I was reading a missionary friend's blog today and she talked about the struggles of life in another culture, speaking another language, far from friends and loved ones. Another talked of loss and grief and yet another, of transition.
The Crosby family is now heading into month two of officially being "normal people" and 15 months of life on US soil. Even so, we are not settled and in a way, I can't remember ever feeling "settled" in my adult life. Changing dorms, changing roommates, jobs, ministries, majors and finally getting married only to realize that the life we had chosen was one of constant transition and change.
Leaving missions behind hasn't changed that. I crave being "settled" more now but know that until we make it to our final destination with Jesus, we won't feel totally "settled". So today I prayed for our friends overseas and friends here (who I realize often feel just as unsettled as I did while in other countries and cultures). In doing so I realized that part of embracing the life God has called us to is embracing the messy unsettled-ness of it all.
I chose the above picture because it represented the sweet, crazy chaos of life right now. We are about to find out if we are buying a house this week, or starting over again in the hunt.
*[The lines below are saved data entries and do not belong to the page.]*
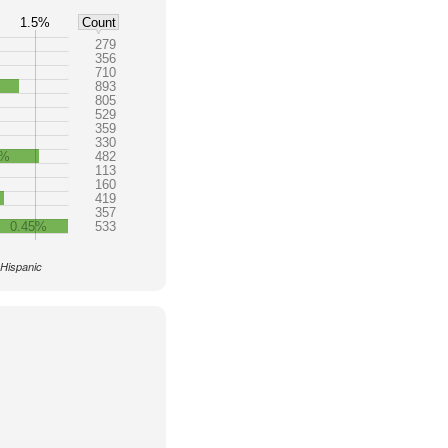
1.5%
Count
279
356
710
%
893
805
529
359
330
4%
482
113
160
419
357
0.45%
533
 Hispanic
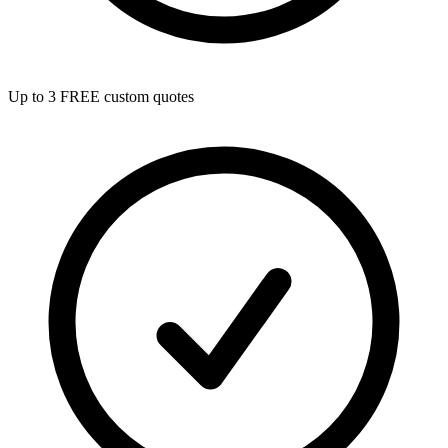
Up to 3 FREE custom quotes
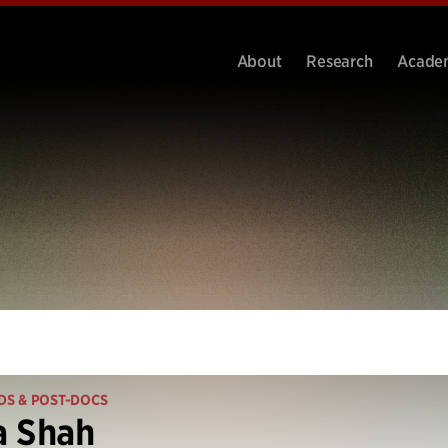
About
Research
Acade
DS & POST-DOCS
a Shah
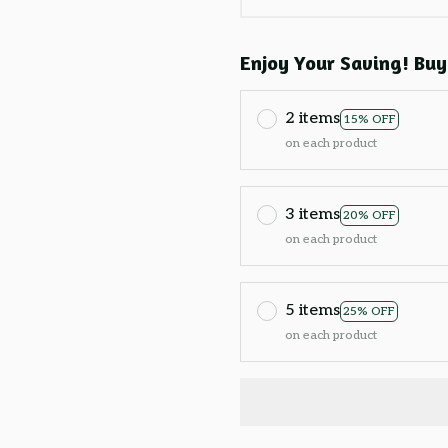
Enjoy Your Saving! Buy
2 items
15% OFF
on each product
3 items
20% OFF
on each product
5 items
25% OFF
on each product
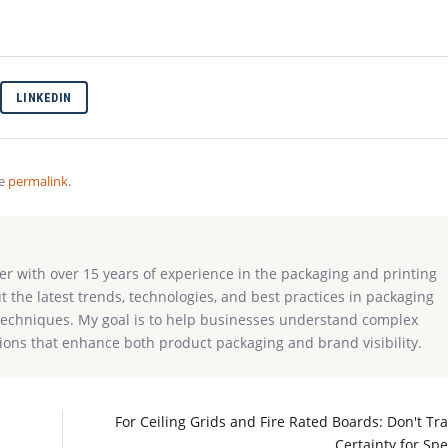
LINKEDIN
he
permalink
.
ter with over 15 years of experience in the packaging and printing
ut the latest trends, technologies, and best practices in packaging
g techniques. My goal is to help businesses understand complex
ions that enhance both product packaging and brand visibility.
I
For Ceiling Grids and Fire Rated Boards: Don't Tr
Certainty for Sp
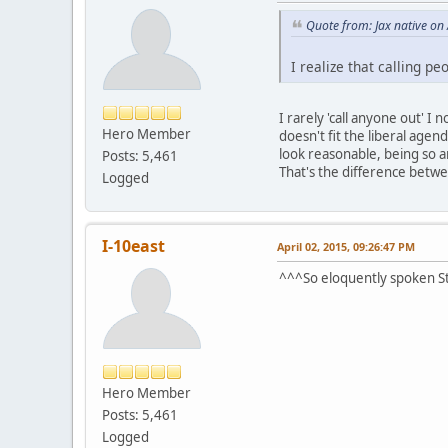
Quote from: Jax native on
I realize that calling pe
I rarely 'call anyone out' I 
Hero Member
doesn't fit the liberal agen
look reasonable, being so a
Posts: 5,461
That's the difference betw
Logged
I-10east
April 02, 2015, 09:26:47 PM
^^^So eloquently spoken Ste
Hero Member
Posts: 5,461
Logged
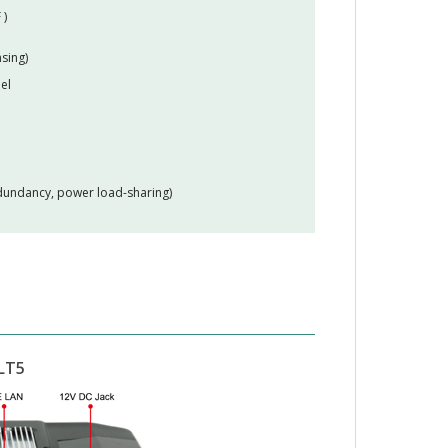
 )
sing)
el
edundancy, power load-sharing)
LT5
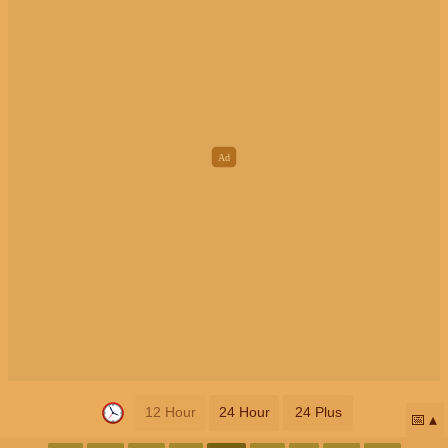
12 Hour
24 Hour
24 Plus
📅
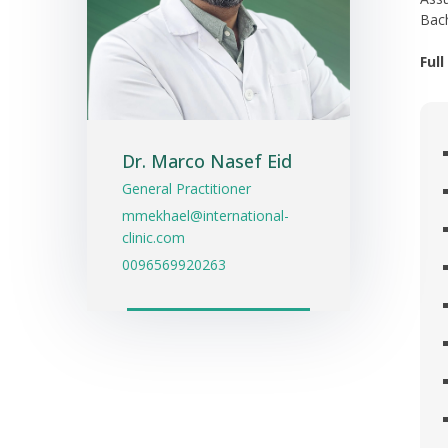
Bach
Ful
Dr. Marco Nasef Eid
General Practitioner
mmekhael@international-
clinic.com
0096569920263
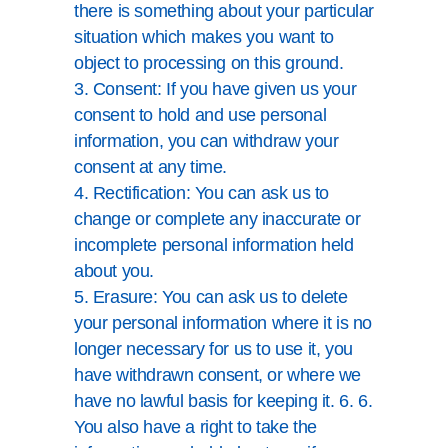
there is something about your particular
situation which makes you want to
object to processing on this ground.
3. Consent: If you have given us your
consent to hold and use personal
information, you can withdraw your
consent at any time.
4. Rectification: You can ask us to
change or complete any inaccurate or
incomplete personal information held
about you.
5. Erasure: You can ask us to delete
your personal information where it is no
longer necessary for us to use it, you
have withdrawn consent, or where we
have no lawful basis for keeping it. 6. 6.
You also have a right to take the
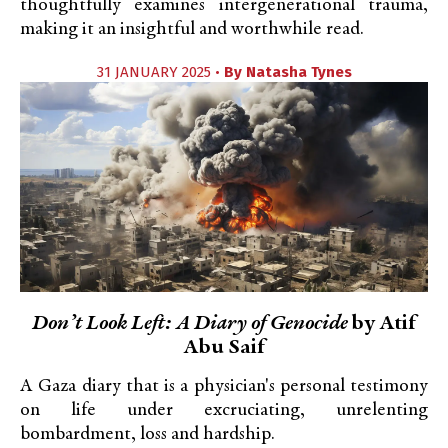
thoughtfully examines intergenerational trauma,
making it an insightful and worthwhile read.
31 JANUARY 2025 •
By
Natasha Tynes
Don’t Look Left: A Diary of Genocide
by Atif
Abu Saif
A Gaza diary that is a physician's personal testimony
on life under excruciating, unrelenting
bombardment, loss and hardship.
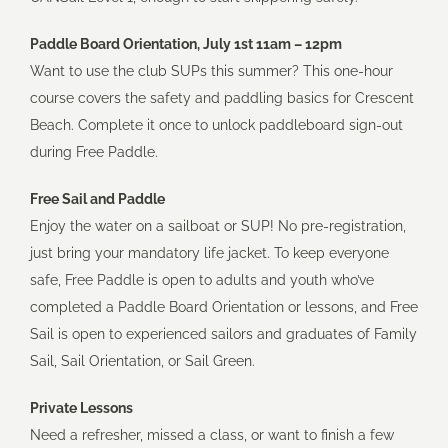
Paddle Board Orientation, July 1st 11am – 12pm
Want to use the club SUPs this summer? This one-hour
course covers the safety and paddling basics for Crescent
Beach. Complete it once to unlock paddleboard sign-out
during Free Paddle.
Free Sail and Paddle
Enjoy the water on a sailboat or SUP! No pre-registration,
just bring your mandatory life jacket. To keep everyone
safe, Free Paddle is open to adults and youth who’ve
completed a Paddle Board Orientation or lessons, and Free
Sail is open to experienced sailors and graduates of Family
Sail, Sail Orientation, or Sail Green.
Private Lessons
Need a refresher, missed a class, or want to finish a few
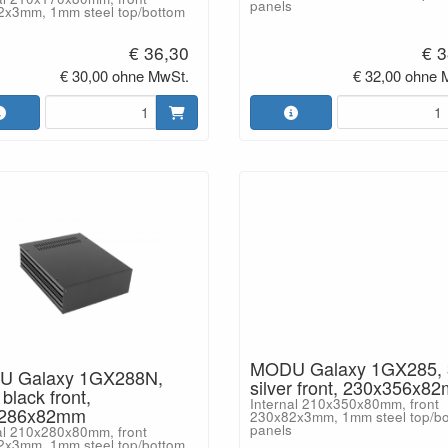
panels
2x3mm, 1mm steel top/bottom
€ 36,30
€ 3
€ 30,00 ohne MwSt.
€ 32,00 ohne 
MODU Galaxy 1GX285,
 Galaxy 1GX288N,
silver front, 230x356x8
lack front,
Internal 210x350x80mm, front
x286x82mm
230x82x3mm, 1mm steel top/b
panels
al 210x280x80mm, front
2x3mm, 1mm steel top/bottom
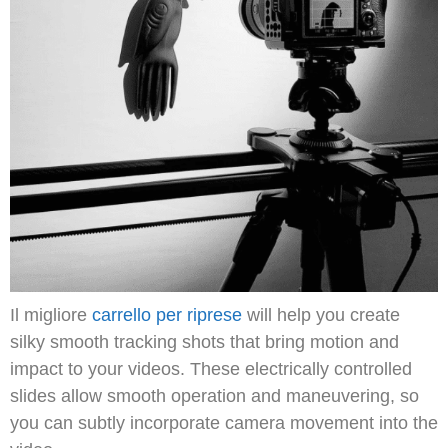
Il migliore
carrello per riprese
will help you create
silky smooth tracking shots that bring motion and
impact to your videos.
These electrically controlled
slides allow smooth operation and maneuvering, so
you can subtly incorporate camera movement into the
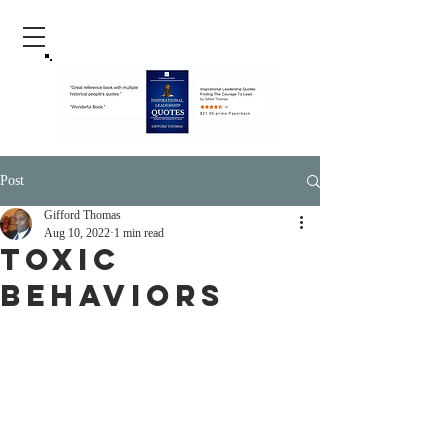
Post
Gifford Thomas
Aug 10, 2022
1 min read
Toxic
Behaviors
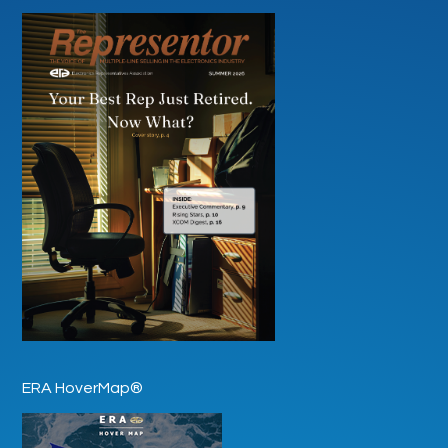
ERA HoverMap®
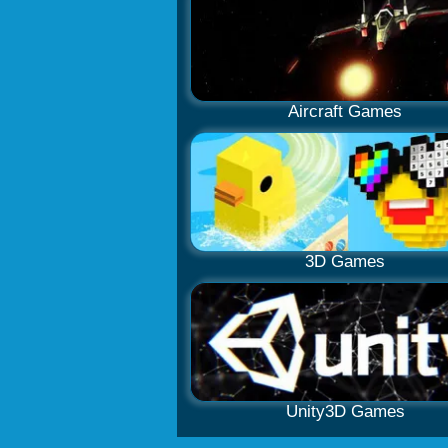
Aircraft Games
3D Games
Unity3D Games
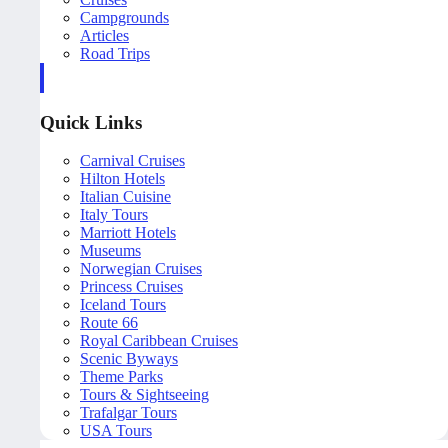
Campgrounds
Articles
Road Trips
Quick Links
Carnival Cruises
Hilton Hotels
Italian Cuisine
Italy Tours
Marriott Hotels
Museums
Norwegian Cruises
Princess Cruises
Iceland Tours
Route 66
Royal Caribbean Cruises
Scenic Byways
Theme Parks
Tours & Sightseeing
Trafalgar Tours
USA Tours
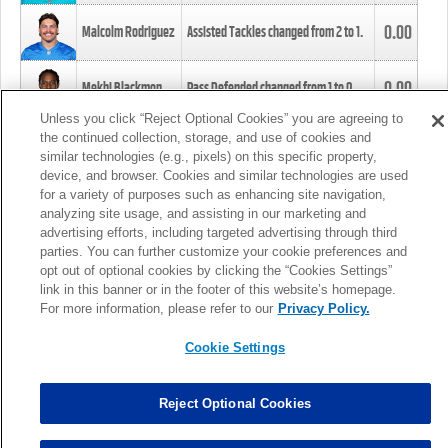
0.00
Malcolm Rodriguez
Assisted Tackles changed from
2
to
1
.
0.00
Mekhi Blackmon
Pass Defended changed from
1
to
0
.
Unless you click “Reject Optional Cookies” you are agreeing to
the continued collection, storage, and use of cookies and
0.00
Foye Oluokun
Tackle changed from
4
to
5
.
similar technologies (e.g., pixels) on this specific property,
device, and browser. Cookies and similar technologies are used
for a variety of purposes such as enhancing site navigation,
0.00
Patrick Queen
Assisted Tackles changed from
3
to
4
.
analyzing site usage, and assisting in our marketing and
advertising efforts, including targeted advertising through third
parties. You can further customize your cookie preferences and
0.00
Marcus Davenport
Assisted Tackles changed from
3
to
2
.
opt out of optional cookies by clicking the “Cookies Settings”
link in this banner or in the footer of this website’s homepage.
MORE
For more information, please refer to our
Privacy Policy.
Cookie Settings
Reject Optional Cookies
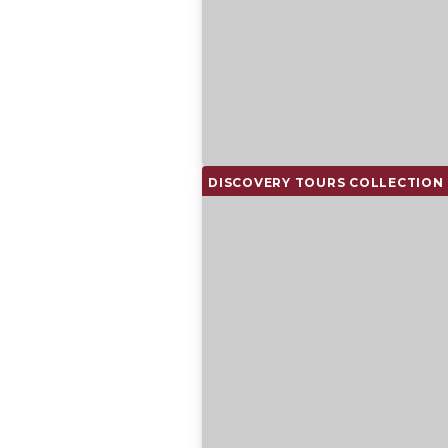
DISCOVERY TOURS COLLECTION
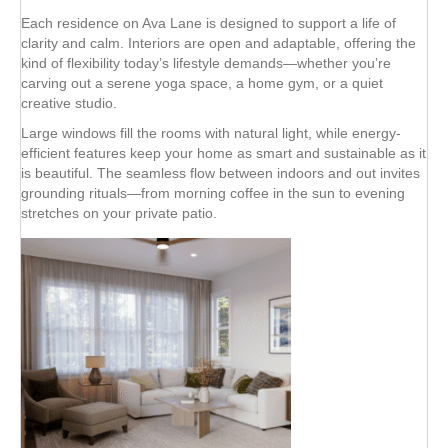
Each residence on Ava Lane is designed to support a life of
clarity and calm. Interiors are open and adaptable, offering the
kind of flexibility today’s lifestyle demands—whether you’re
carving out a serene yoga space, a home gym, or a quiet
creative studio.
Large windows fill the rooms with natural light, while energy-
efficient features keep your home as smart and sustainable as it
is beautiful. The seamless flow between indoors and out invites
grounding rituals—from morning coffee in the sun to evening
stretches on your private patio.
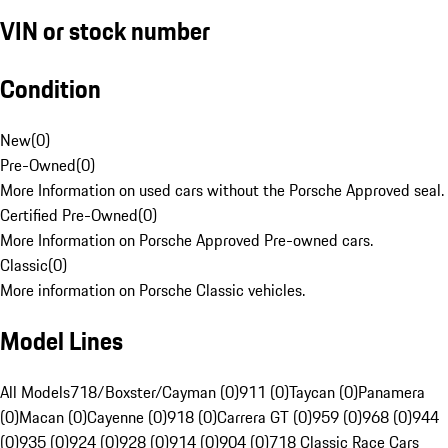
VIN or stock number
Condition
New
(
0
)
Pre-Owned
(
0
)
More Information on used cars without the Porsche Approved seal.
Certified Pre-Owned
(
0
)
More Information on Porsche Approved Pre-owned cars.
Classic
(
0
)
More information on Porsche Classic vehicles.
Model Lines
All Models
718/Boxster/Cayman (0)
911 (0)
Taycan (0)
Panamera
(0)
Macan (0)
Cayenne (0)
918 (0)
Carrera GT (0)
959 (0)
968 (0)
944
(0)
935 (0)
924 (0)
928 (0)
914 (0)
904 (0)
718 Classic Race Cars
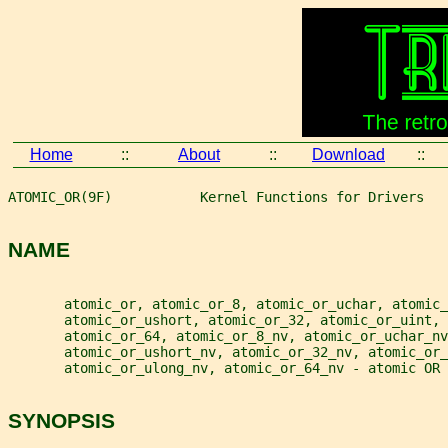
Home
::
About
::
Download
::
ATOMIC_OR(9F)           Kernel Functions for Drivers   
NAME
       atomic_or, atomic_or_8, atomic_or_uchar, atomic_
       atomic_or_ushort, atomic_or_32, atomic_or_uint, 
       atomic_or_64, atomic_or_8_nv, atomic_or_uchar_nv
       atomic_or_ushort_nv, atomic_or_32_nv, atomic_or_
       atomic_or_ulong_nv, atomic_or_64_nv - atomic OR 
SYNOPSIS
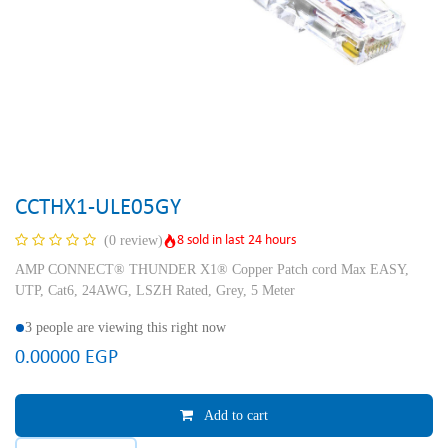
CCTHX1-ULE05GY
8 sold in last 24 hours
(0 review)
AMP CONNECT® THUNDER X1® Copper Patch cord Max EASY,
UTP, Cat6, 24AWG, LSZH Rated, Grey, 5 Meter
3 people are viewing this right now
0.00000
EGP
Add to cart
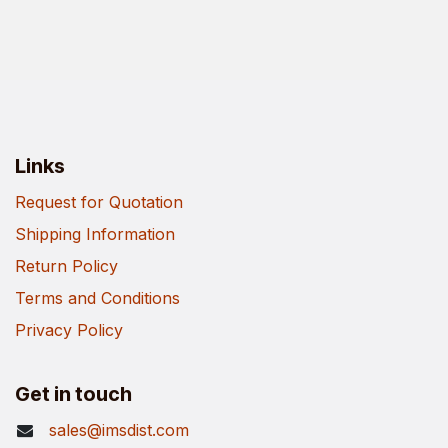
Links
Request for Quotation
Shipping Information
Return Policy
Terms and Conditions
Privacy Policy
Get in touch
sales@imsdist.com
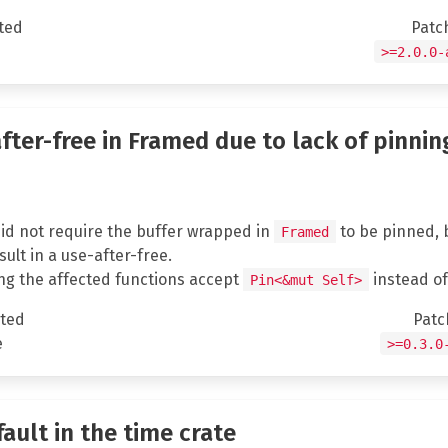
ted
Patc
e
>=2.0.0-
after-free in Framed due to lack of pinnin
 did not require the buffer wrapped in
to be pinned, bu
Framed
ult in a use-after-free.
ng the affected functions accept
instead o
Pin<&mut Self>
ted
Patc
e
>=0.3.0
fault in the time crate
Part-time work starts again for me, but there are fires raging nearby (literally). All the while there are so many things going on...happy things like new babies, sad things like broken families and just plain hard things that make up everyday life.
Living a life of faith today amidst chaos means casting aside the uncertainty of tomorrow while trusting in the "lifter of heads" to give us the joy to dance again today. For today, I will.